I just posted some photos of Baikal Teal to the gallery. While doing so, I realised that this duck has been given its own unique genus, Sibirionetta. I subscribe to 'Birds of the World' online, but there is no explanation of this classification change on the site.

In recent years, there seems to have been quite a bit of re-classification of ducks - e.g. Garganey going in to Spatula, along with most of the birds called 'xxx Teal', but Eurasian Teal remaining in Anas; the new grouping Mareca where Gadwall and Falcated Duck (née Teal) which are obviously related and flock together are put in with the two Wigeons; and so on.

I don't subscribe to professional level birding magazines which have presumably discussed these changes. I wonder if anyone could point me to a free or cheap online article that discusses recent changes in Duck categorization in a broad way, for a relative amateur such as myself?
 
Wikipedia tells me that the reason for the splitting (technically, resurrection) of genus Sibirionetta was this paper:
Seems to also be the reason for Garganey being moved, and I suspect it will address your other questions as well.
Thanks for this.

However, having read the Abstract, I am not sure that this paper covers the question I have raised in sufficient detail. What I am interested in is why these splits have been so generally accepted by birding authorities - can two genes of mitochondrial DNA be enough? As I said, Birds of the World accepts the new genus name, but doesn't give any explanation as to why.

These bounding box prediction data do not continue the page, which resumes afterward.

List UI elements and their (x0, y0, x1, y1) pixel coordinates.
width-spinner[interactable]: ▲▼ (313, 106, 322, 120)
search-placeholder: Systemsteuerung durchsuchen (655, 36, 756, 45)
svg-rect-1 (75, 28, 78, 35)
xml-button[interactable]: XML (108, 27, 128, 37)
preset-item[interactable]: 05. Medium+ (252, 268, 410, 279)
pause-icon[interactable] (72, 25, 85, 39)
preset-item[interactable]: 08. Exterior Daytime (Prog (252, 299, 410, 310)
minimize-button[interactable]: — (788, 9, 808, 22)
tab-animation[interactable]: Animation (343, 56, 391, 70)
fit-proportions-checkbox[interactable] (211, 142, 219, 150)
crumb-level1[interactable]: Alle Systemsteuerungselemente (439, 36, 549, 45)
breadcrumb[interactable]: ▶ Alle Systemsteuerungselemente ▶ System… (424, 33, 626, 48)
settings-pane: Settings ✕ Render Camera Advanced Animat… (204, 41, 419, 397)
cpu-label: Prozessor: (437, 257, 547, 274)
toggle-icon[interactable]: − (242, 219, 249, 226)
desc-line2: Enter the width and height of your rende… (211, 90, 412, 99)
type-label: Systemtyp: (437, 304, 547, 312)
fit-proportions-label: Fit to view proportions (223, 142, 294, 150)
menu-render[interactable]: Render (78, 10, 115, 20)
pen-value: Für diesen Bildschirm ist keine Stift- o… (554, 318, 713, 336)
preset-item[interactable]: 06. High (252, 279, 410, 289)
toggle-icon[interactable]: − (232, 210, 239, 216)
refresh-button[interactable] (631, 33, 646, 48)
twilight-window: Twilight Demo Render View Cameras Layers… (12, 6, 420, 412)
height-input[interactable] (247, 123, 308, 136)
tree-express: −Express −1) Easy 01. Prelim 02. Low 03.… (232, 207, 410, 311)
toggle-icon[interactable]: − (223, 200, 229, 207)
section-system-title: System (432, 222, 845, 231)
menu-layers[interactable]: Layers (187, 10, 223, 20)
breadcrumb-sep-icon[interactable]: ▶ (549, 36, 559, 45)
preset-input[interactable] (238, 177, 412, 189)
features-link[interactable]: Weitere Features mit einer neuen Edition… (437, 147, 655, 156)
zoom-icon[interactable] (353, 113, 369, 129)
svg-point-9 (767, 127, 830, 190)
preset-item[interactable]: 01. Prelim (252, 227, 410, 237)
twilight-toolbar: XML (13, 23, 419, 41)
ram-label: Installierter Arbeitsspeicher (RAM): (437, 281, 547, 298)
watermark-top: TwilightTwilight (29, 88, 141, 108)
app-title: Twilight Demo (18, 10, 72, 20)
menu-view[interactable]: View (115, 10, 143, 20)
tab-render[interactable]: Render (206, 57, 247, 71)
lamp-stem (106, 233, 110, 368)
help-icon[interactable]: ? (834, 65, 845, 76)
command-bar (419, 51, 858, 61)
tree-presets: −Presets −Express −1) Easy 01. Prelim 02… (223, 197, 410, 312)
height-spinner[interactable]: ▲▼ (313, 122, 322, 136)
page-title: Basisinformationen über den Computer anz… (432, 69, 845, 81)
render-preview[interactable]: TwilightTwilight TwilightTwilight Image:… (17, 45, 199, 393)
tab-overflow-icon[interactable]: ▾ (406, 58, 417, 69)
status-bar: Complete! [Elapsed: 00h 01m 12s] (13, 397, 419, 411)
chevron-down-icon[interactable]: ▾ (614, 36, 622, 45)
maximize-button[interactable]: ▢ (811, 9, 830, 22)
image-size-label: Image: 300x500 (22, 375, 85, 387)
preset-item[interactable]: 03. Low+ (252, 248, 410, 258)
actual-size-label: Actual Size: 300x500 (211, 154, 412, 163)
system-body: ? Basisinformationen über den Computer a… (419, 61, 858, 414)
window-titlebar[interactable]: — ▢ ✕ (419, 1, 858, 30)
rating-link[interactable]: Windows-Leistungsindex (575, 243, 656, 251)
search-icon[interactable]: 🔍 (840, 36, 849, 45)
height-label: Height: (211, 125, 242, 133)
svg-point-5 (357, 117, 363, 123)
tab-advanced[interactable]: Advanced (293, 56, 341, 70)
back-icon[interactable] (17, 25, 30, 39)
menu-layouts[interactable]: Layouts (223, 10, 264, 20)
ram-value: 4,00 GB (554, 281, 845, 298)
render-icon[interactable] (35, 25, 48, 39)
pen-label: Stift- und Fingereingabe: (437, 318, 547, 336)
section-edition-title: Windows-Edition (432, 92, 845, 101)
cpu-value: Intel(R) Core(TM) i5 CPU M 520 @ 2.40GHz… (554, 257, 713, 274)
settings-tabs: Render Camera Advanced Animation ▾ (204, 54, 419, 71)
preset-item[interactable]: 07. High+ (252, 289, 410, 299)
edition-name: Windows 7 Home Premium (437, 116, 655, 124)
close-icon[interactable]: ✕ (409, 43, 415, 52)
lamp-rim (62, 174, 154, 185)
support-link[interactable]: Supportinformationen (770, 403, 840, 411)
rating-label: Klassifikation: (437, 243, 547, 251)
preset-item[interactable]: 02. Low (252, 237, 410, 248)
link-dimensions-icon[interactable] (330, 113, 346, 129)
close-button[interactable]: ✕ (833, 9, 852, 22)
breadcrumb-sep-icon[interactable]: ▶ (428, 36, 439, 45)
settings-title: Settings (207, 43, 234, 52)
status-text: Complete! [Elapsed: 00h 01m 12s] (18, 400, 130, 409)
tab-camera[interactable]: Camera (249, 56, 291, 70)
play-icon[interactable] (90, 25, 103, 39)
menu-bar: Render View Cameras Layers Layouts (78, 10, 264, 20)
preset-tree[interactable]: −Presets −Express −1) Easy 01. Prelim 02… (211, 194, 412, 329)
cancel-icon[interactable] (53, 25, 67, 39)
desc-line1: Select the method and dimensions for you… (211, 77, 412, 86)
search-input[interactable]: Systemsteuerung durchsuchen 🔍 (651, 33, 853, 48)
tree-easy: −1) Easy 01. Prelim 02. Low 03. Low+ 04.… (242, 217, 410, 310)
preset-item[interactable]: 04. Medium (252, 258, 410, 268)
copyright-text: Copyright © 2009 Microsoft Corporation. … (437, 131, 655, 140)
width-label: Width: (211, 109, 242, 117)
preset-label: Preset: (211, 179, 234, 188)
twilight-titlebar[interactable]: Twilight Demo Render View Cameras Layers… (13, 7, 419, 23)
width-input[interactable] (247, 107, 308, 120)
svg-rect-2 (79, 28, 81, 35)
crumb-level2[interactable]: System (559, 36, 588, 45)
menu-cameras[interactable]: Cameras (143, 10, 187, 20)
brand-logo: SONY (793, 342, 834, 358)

And is there nothing in the fifteen years since 2009? None of the three or four books I have which were published since 2016, split Anas in this way.
 
Hi Delia,

What I was hoping someone might be able to link to is a general article about duck re-classification over the last twenty years or so, as there seems to have been quite a lot of it. When I say 'general' I mean something that explains why the re-classification got going, for example, did the new possibilities of DNA analysis cause people to re-think, or did the new possibilities of DNA analysis allow people to check doubts and problems that they already had?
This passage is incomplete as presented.